Вопрос только в том, чтобы молиться; причем не молитвословить, а молиться, то есть быть в живом соотношении с Богом. И в конечном итоге, начнешь ли ты с уставной молитвы, с богослужения, с Иисусовой молитвы — человек должен прийти к молчанию. Не к такому мертвому молчанию, когда ничего не происходит, но к тому состоянию, где действительно “да молчит всякая плоть человеча, да предстоит трепетом...” Это состояние живое, активное, не мертвое, не косное; и только изнутри глубокого молчания можно действительно молиться.

У кого-то из отцов есть высказывание, смысл которого: если не будет дана Иисусова молитва в момент смерти, то душа не найдет пути. Что об этом думать?
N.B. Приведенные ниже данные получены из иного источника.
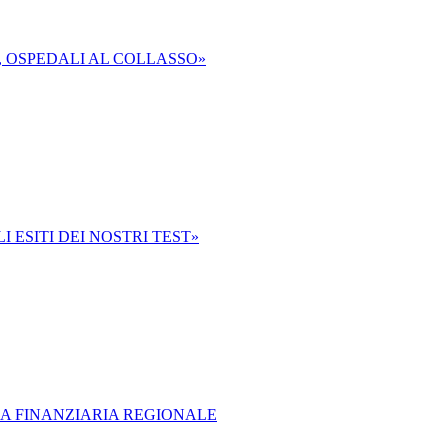
I, OSPEDALI AL COLLASSO»
 ESITI DEI NOSTRI TEST»
LA FINANZIARIA REGIONALE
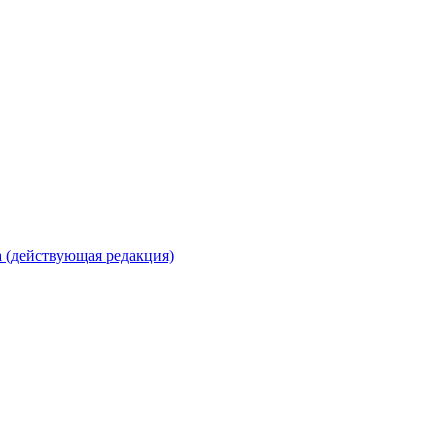
 (действующая редакция)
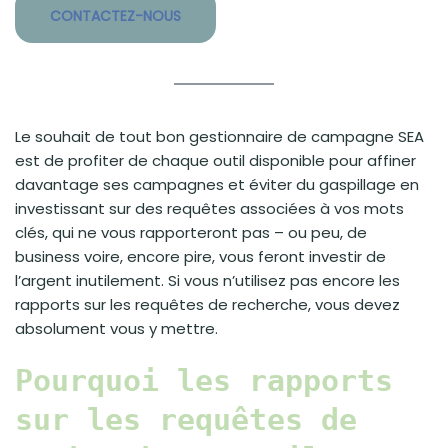
CONTACTEZ-NOUS
Le souhait de tout bon gestionnaire de campagne SEA
est de profiter de chaque outil disponible pour affiner
davantage ses campagnes et éviter du gaspillage en
investissant sur des requêtes associées à vos mots
clés, qui ne vous rapporteront pas – ou peu, de
business voire, encore pire, vous feront investir de
l’argent inutilement. Si vous n’utilisez pas encore les
rapports sur les requêtes de recherche, vous devez
absolument vous y mettre.
Pourquoi les rapports
sur les requêtes de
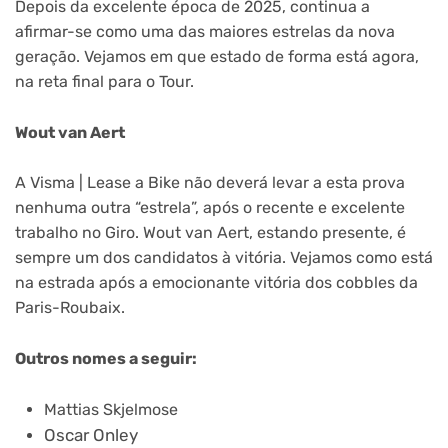
Depois da excelente época de 2025, continua a
afirmar-se como uma das maiores estrelas da nova
geração. Vejamos em que estado de forma está agora,
na reta final para o Tour.
Wout van Aert
A Visma | Lease a Bike não deverá levar a esta prova
nenhuma outra “estrela”, após o recente e excelente
trabalho no Giro. Wout van Aert, estando presente, é
sempre um dos candidatos à vitória. Vejamos como está
na estrada após a emocionante vitória dos cobbles da
Paris-Roubaix.
Outros nomes a seguir:
Mattias Skjelmose
Oscar Onley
Я не помню этого высказывания, но сомневаюсь, чтобы речь шла об употреблении тех или иных слов. Например, старец Силуан говорит, что если человек раз в жизни всем естеством скажет: “Господи, помилуй!” — то Господь помилует. В этом смысле было бы очень странно думать, что если человек перед смертью не произнесет вот этих слов: “Господи, Иисусе Христе, Сыне Божий, помилуй мя, грешного”, то не найдет пути. Я не помню этой цитаты, ее контекста, поэтому не берусь растолковать, но думаю, что речь идет о крике души больше чем о словах, потому что Иисусова молитва ведь тоже когда-то появилась. Если взять раннюю пустыню — тогда употреблялись, больше чем Иисусова молитва, слова из 69-го псалма: Боже, в помощь моювонми, Господи, помощи ми потщися... Это были первые слова пустыни. Иисусова молитва пришла потом целым сплетением обстоятельств. Это молитва евангельская, это молитва Вартимея, слепца, который кричал: Иисусе, Сыне Давидов, помилуй меня!.. Вот ее корень. Вартимей знал Христа как Сына Давидова, мы знаем больше, и наше исповедание в первых словах более полное; но это крик слепого, крик, который рождается из глубины отчаяния, когда в нем вдруг блеснула надежда.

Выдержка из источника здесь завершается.